-------- Material supplied --------

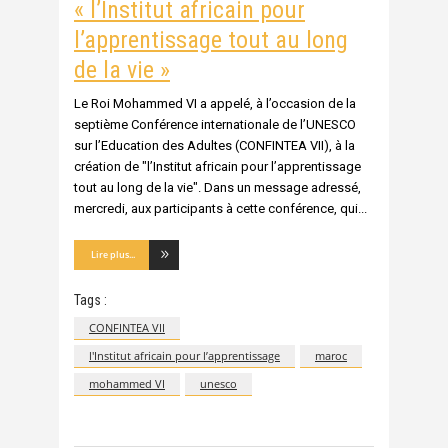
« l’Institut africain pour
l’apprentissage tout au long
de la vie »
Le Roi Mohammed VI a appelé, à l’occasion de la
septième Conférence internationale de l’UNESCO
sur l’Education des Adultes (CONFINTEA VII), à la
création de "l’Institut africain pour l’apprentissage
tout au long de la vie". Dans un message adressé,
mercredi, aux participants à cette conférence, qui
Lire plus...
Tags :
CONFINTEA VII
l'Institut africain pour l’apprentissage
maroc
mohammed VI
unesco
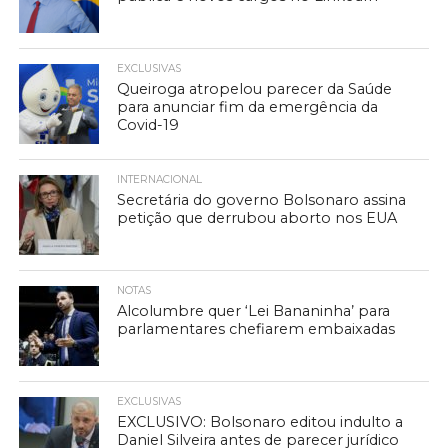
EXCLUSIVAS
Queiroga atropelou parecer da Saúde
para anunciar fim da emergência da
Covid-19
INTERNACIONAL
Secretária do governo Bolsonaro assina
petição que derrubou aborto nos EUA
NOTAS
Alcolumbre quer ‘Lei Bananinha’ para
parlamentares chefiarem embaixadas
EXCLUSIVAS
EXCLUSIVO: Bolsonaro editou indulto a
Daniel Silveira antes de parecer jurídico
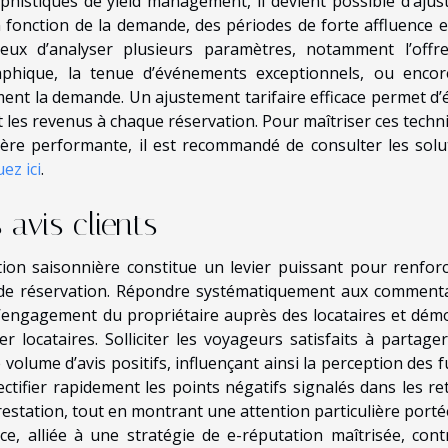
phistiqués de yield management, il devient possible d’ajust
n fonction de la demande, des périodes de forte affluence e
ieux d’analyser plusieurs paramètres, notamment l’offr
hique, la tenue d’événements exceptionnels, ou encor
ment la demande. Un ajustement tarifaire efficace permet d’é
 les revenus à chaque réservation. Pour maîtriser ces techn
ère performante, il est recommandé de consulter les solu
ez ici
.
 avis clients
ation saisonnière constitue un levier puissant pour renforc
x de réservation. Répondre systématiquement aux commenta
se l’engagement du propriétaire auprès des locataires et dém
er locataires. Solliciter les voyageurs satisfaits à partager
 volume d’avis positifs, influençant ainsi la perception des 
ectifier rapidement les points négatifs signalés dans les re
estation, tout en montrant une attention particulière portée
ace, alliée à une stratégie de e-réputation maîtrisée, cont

--------
-------- Material supplied --------

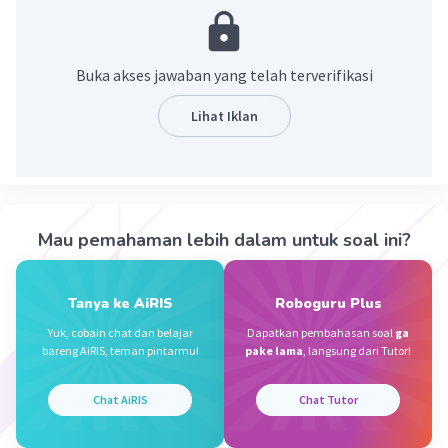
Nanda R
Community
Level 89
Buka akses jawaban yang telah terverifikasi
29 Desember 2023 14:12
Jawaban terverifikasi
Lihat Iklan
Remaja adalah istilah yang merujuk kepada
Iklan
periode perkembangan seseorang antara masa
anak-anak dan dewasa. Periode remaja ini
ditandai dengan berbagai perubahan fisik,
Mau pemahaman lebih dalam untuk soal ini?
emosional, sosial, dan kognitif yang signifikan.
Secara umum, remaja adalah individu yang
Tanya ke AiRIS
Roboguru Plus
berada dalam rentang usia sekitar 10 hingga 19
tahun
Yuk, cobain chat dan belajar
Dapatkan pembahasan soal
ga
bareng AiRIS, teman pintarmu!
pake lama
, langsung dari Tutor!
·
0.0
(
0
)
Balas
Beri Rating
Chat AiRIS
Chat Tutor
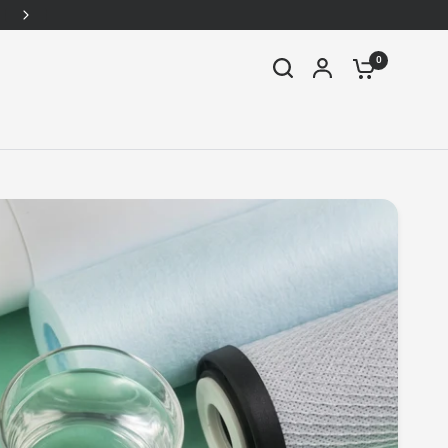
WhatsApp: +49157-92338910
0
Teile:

--------
-------- Material supplied --------

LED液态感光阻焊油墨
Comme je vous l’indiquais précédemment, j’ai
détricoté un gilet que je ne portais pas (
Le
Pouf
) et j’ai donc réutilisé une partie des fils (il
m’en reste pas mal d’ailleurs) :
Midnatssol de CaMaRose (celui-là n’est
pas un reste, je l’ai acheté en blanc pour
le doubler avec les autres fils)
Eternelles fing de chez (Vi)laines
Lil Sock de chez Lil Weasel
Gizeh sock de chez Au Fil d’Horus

--------

Instructions to follow: In the listing above, find the line holding "para anunciar fim da emergência da" and the line holding "phistiqués de yield". Reproduce those two lines and all between them exactly, leaving out pictures.

Result of this exercise:
para anunciar fim da emergência da
Covid-19
INTERNACIONAL
Secretária do governo Bolsonaro assina
petição que derrubou aborto nos EUA
NOTAS
Alcolumbre quer ‘Lei Bananinha’ para
parlamentares chefiarem embaixadas
EXCLUSIVAS
EXCLUSIVO: Bolsonaro editou indulto a
Daniel Silveira antes de parecer jurídico
phistiqués de yield management, il devient possible d’ajust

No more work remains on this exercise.